It has been documented that when host defense mechanisms are stimulated, there is a concomitant decrease in different hepatic cytochrome P450 enzymes (CYP), with impact in the drug biotransformation and elimination. This has resulted in a number of clinically important unwanted drug responses in patients with infections or inflammatory responses [1]. Moreover, several reports has shown that the administration of immuno-stimulating drugs, such as influenza and Bacillus Calmette Guerin (BCG) vaccinations, endotoxins or interferons, can affect the metabolism of several drugs [2-4]. Analgesics and antipyrectics are often co-administered with immuno-stimulatory drugs, after vaccine application or during disease states with an inflammatory component; consequently, the study of these interactions is very important for the prediction of toxicity manifestation in treated patients.
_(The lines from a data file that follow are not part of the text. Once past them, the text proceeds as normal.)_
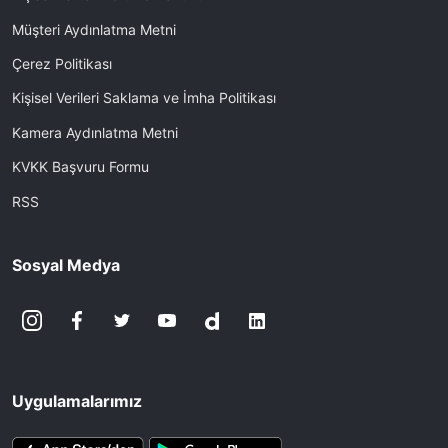
Müşteri Aydınlatma Metni
Çerez Politikası
Kişisel Verileri Saklama ve İmha Politikası
Kamera Aydınlatma Metni
KVKK Başvuru Formu
RSS
Sosyal Medya
Uygulamalarımız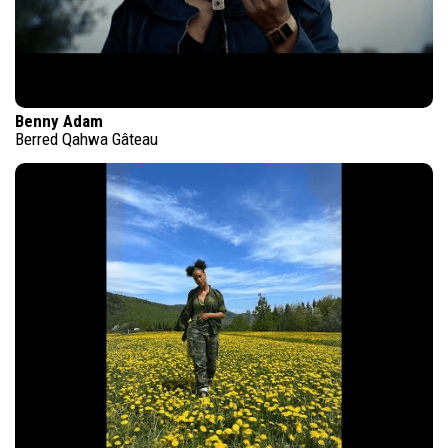
Benny Adam
Berred Qahwa Gâteau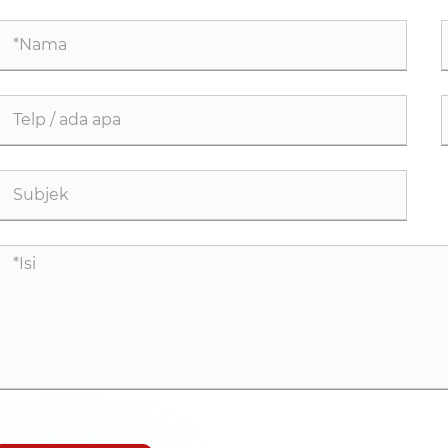
ggi
Ot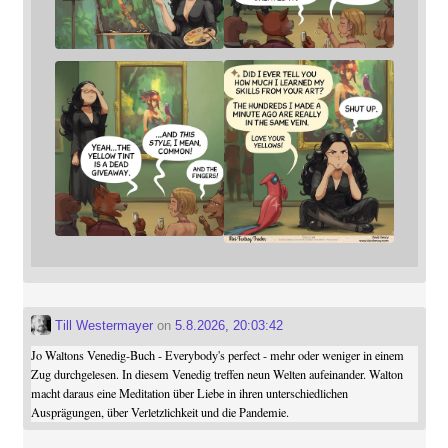
Till Westermayer
on
5.8.2026, 20:03:42
Jo Waltons Venedig-Buch - Everybody's perfect - mehr oder weniger in einem
Zug durchgelesen. In diesem Venedig treffen neun Welten aufeinander. Walton
macht daraus eine Meditation über Liebe in ihren unterschiedlichen
Ausprägungen, über Verletzlichkeit und die Pandemie.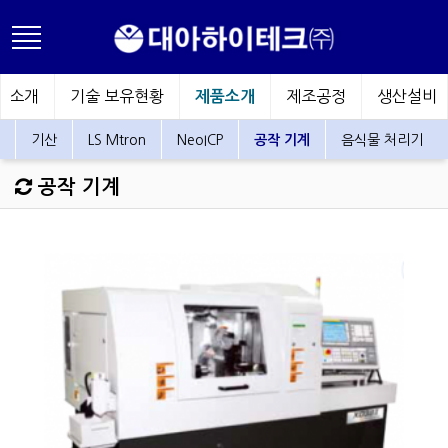
사소개
기술 보유현황
제조공정
생산설비
제품소개
기산
LS Mtron
NeoICP
공작 기계
음식물 처리기
공작 기계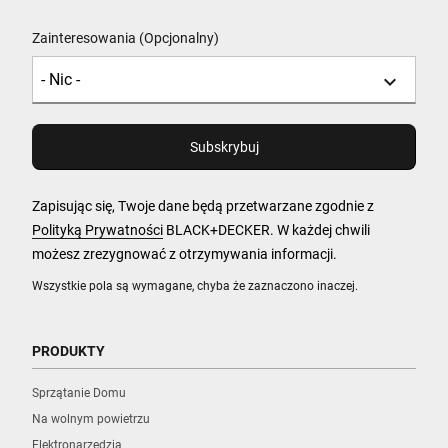
Zainteresowania (Opcjonalny)
Zapisując się, Twoje dane będą przetwarzane zgodnie z
Polityką Prywatności
BLACK+DECKER. W każdej chwili
możesz zrezygnować z otrzymywania informacji.
Wszystkie pola są wymagane, chyba że zaznaczono inaczej.
PRODUKTY
Sprzątanie Domu
Na wolnym powietrzu
Elektronarzędzia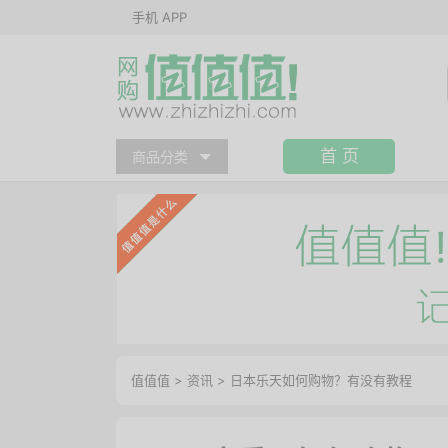
手机 APP
首 页
商品分类
值值值
>
资讯
>
日本乐天如何购物？有没有教程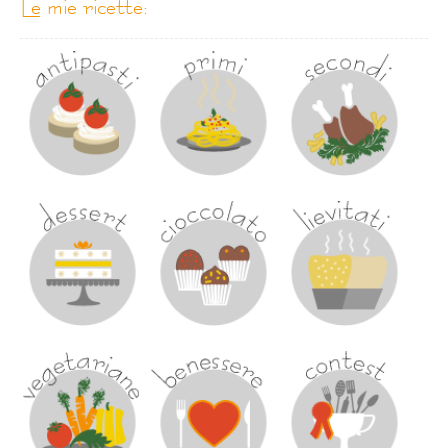
le mie ricette: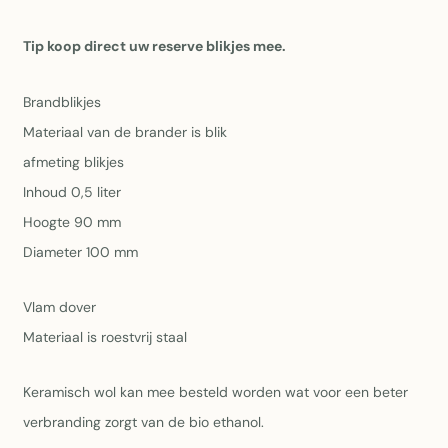
Tip koop direct uw reserve blikjes mee.
Brandblikjes
Materiaal van de brander is blik
afmeting blikjes
Inhoud 0,5 liter
Hoogte 90 mm
Diameter 100 mm
Vlam dover
Materiaal is roestvrij staal
Keramisch wol kan mee besteld worden wat voor een beter
verbranding zorgt van de bio ethanol.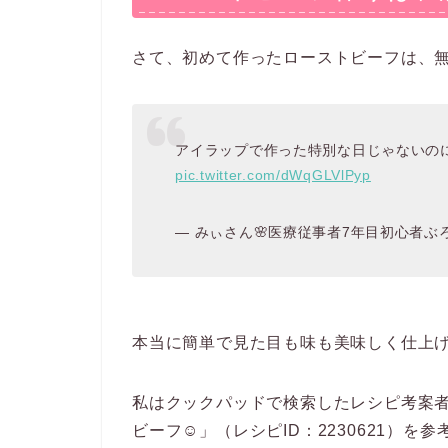
さて、初めて作ったローストビーフは、
アイラップで作った特別な日じゃないのに
pic.twitter.com/dWqGLVlPyp
— みぃさん🌸医療従事者7年目初心者ぶろがぁ (
本当に簡単で見た目も味も美味しく仕上
私はクックパッドで検索したレシピ考案者h
ビーフ☺」（レシピID：2230621）を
Acetaminophen (N-acetyl-p-aminophenol) (APAP), also referred to as paracetamol, is one of the common analgesics and antipyretic drugs. It is generally considered harmless at therapeutic doses, but in overdose causes severe and sometimes fatal hepatic damage in humans and experimental animals [5,6]. The main metabolic pathways of acetaminophen in humans are hepatic glucuronidation and sulphation. Furthermore, several CYP isoenzymes metabolize a small proportion of APAP at therapeutic doses being oxidized to N-acetyl-pbenzoquininemine (NAPQI), a highly reactive intermediate metabolite that yields hepatotoxicity. In overdoses the production of NAPQI increases producing severe hepatic damage [6] (Figure 1).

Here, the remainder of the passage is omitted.